Hi!

I am going nuts! I hate the god damn special character crap! It is 2006, this should not be a problem!!!

Well, I am developing a flash app that will be used on PDA:s. I have a functional version that's using xmlSockets. The problem is that it won't work on the PDA:s... So now I am converting the app to use LoadVars And php instead. I first tried to use the xml.sendAndLoad but then I realized that the flash xml parser converts " to " and that php do not understand this and convert it back. So then I tried to use loadVars, and I be damned! This crap converts the " to \" instead! Why!? This is so strange, it has ruined my day and I have lost all the hope for humanity (almost).

What I am trying to do is to send a string from flash that will contain a sql query, like: SELECT * FROM itool_user WHERE USERNAME="Bill"

In flash it is a simple loadVars thingy:



function SendCommand(Command:String, mcCalledBy:MovieClip):Void {

var lvReply:LoadVars = new LoadVars();

lvReply.onLoad = function() {
trace(lvReply.reply);
}

var lvCommand:LoadVars = new LoadVars();
lvCommand.com = Command;
lvCommand.sendAndLoad(sServer, lvReply, "POST");

}


An in php, this:


<?
$command = $_POST["com"];
echo("&reply=".$command);
?>


Ok, so the lvReply.reply traces SELECT * FROM itool_user WHERE USERNAME=\"Bill\" and if I try to query that to the DB it returns an error (of course). Why is php adding the \ to the " ???

I thought that my idea to send the complete query string was good since I will have most of the work done in flash, but it seems impossible to do! Why can't I send a simple simple simple string to php?

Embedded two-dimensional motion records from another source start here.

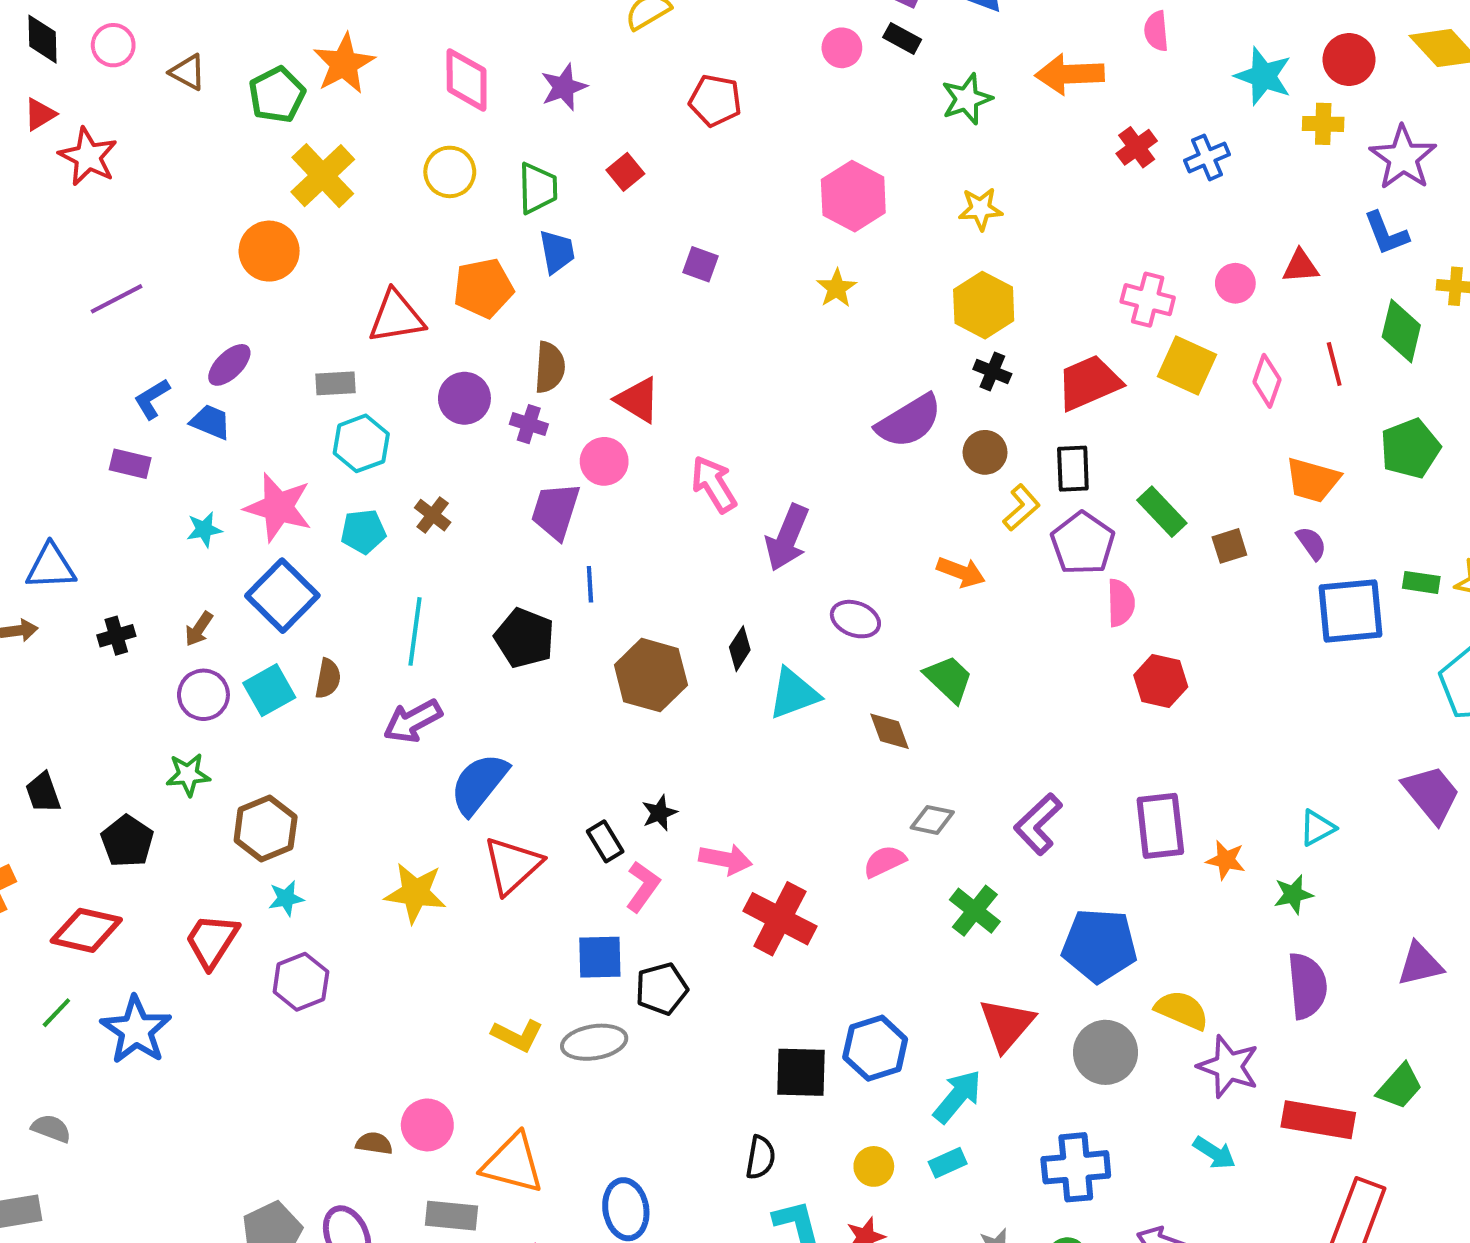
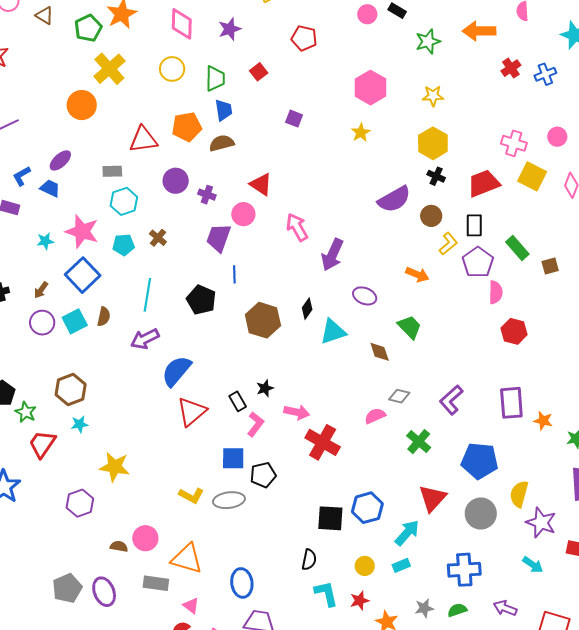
brown semicircle: (550, 367) -> (222, 143), moved, turned -110
green star: (188, 775) -> (26, 412), moved, turned 30
yellow star: (415, 893) -> (115, 467), moved
purple hexagon: (301, 982) -> (80, 503), moved
yellow semicircle: (1182, 1010) -> (519, 494), turned -100

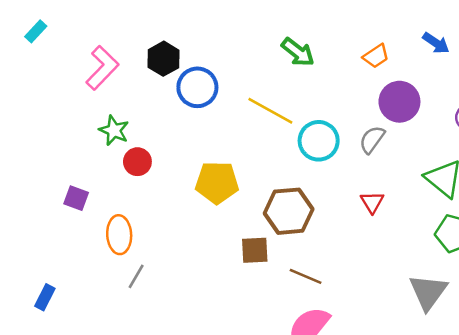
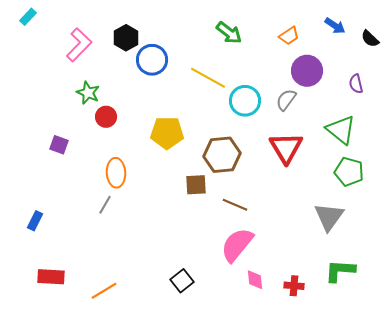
red triangle: (372, 202) -> (286, 148), size x1.8
orange ellipse: (119, 235) -> (116, 173), moved

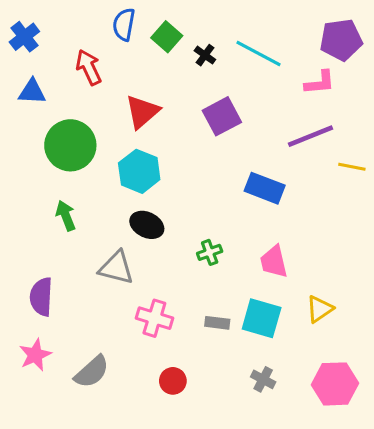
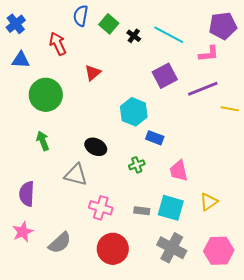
red triangle: (142, 112) -> (93, 73), size x0.7
purple square: (222, 116) -> (165, 76), moved
cyan hexagon: (139, 171) -> (134, 112), moved
blue rectangle: (265, 188) -> (155, 138), moved, size x0.7
gray cross: (263, 379) -> (172, 248), size x1.8
red circle: (173, 381) -> (113, 249), size x1.8

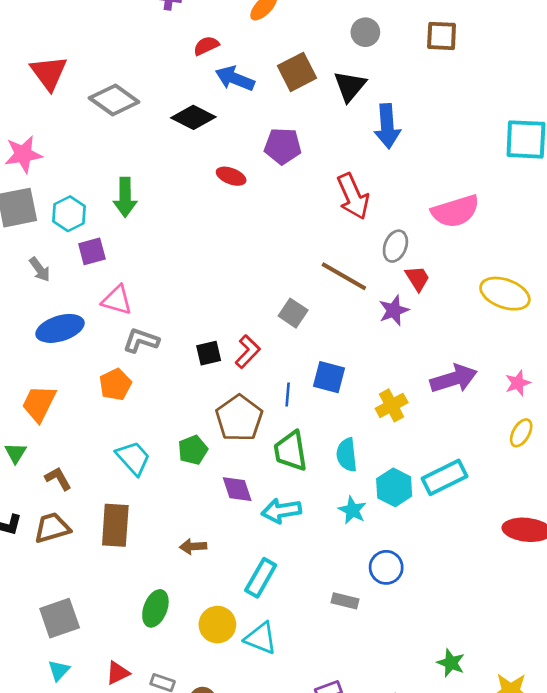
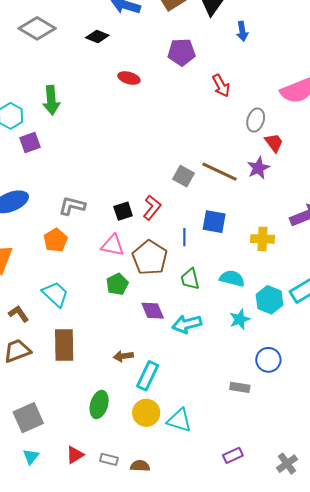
black diamond: (193, 117) -> (97, 36), size x0.7
blue arrow: (387, 126) -> (242, 31), size x0.6
purple pentagon: (283, 146) -> (182, 52), moved
red arrow: (353, 196) -> (221, 86), size x0.7
brown line: (344, 276) -> (219, 172), moved
pink triangle: (117, 300) -> (113, 245), moved
yellow cross: (392, 405) -> (262, 239), turned 35
green trapezoid: (291, 451) -> (190, 279), size x0.7
cyan semicircle: (347, 455) -> (232, 278), turned 115
cyan trapezoid: (133, 458) -> (55, 294), moved
cyan star: (352, 510) -> (240, 319), turned 30
cyan rectangle: (261, 578) -> (148, 376), moved

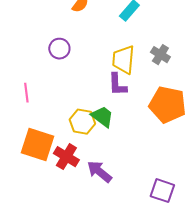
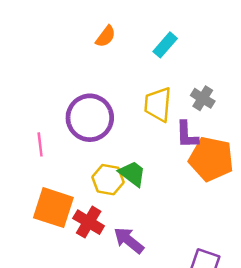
purple circle: (59, 49) -> (90, 118), moved, size x1.8
purple L-shape: (117, 85) -> (187, 135), moved

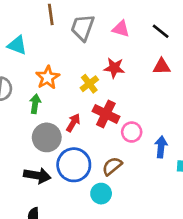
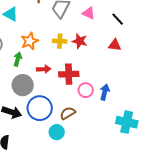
yellow cross: (89, 84) -> (60, 41), moved, turned 32
red cross: (106, 114) -> (69, 74), turned -36
red arrow: (73, 123) -> (44, 69), moved, turned 48
blue arrow: (161, 147) -> (105, 92), moved

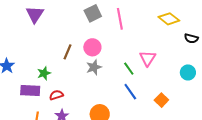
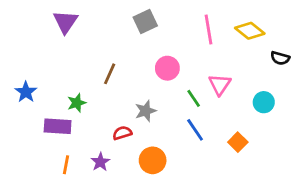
pink line: (120, 19) -> (208, 30), moved
pink circle: (92, 47) -> (167, 68), moved
gray star: (94, 67) -> (146, 111), moved
cyan circle: (188, 72) -> (264, 102), moved
red semicircle: (56, 95) -> (122, 133), moved

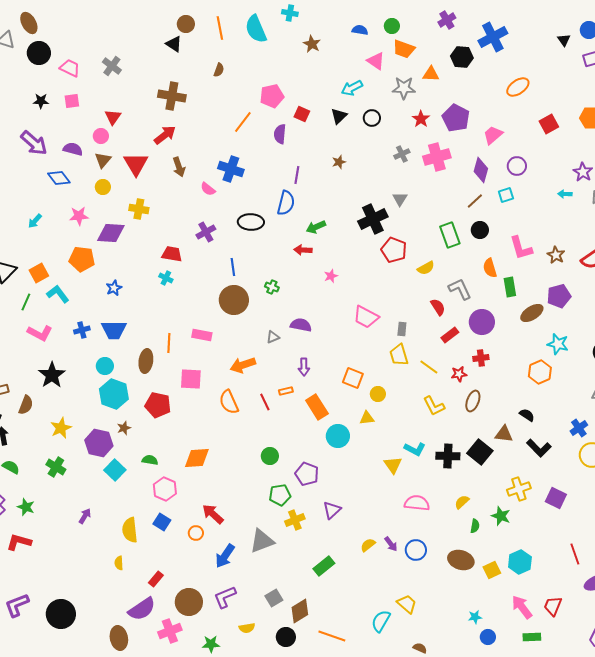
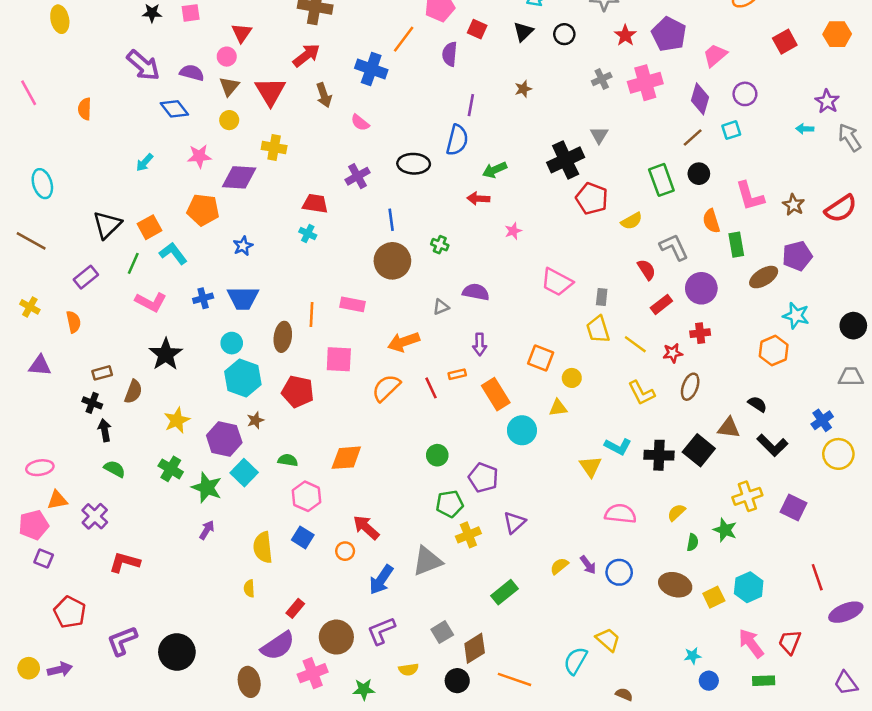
blue cross: (231, 169) -> (371, 69), moved
orange semicircle: (229, 402) -> (386, 388), turned 70
green star: (26, 507) -> (207, 488), moved, size x1.4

Some progress... By using the escape() function in flash, it seems to send the correct string. BUT, it's something worng with the query though. This is the reply from the php:


SELECT * FROM itool_user WHERE USERNAME="asd"<br />
<b>Warning</b>: mysql_fetch_array(): supplied argument is not a valid MySQL result resource in <b>/path/dbFunctions.php</b> on line <b>8</b><br />


And here is the php code that I am using:


<?
$command = $_POST["com"];
echo("&reply=".$command);
$mysql = mysql_connect("myserver.com", "myUsename", "SecretPassword");
mysql_select_db("itool", $mysql);
$result = mysql_query($command);

while($row = mysql_fetch_array($result))
{
$xml = $row["PASS"];
echo ($xml);
}


But if I take the query that is returned to flash: SELECT * FROM itool_user WHERE USERNAME="asd" there is no problem, so it must be something in php that's not ok. But I can't figure out what..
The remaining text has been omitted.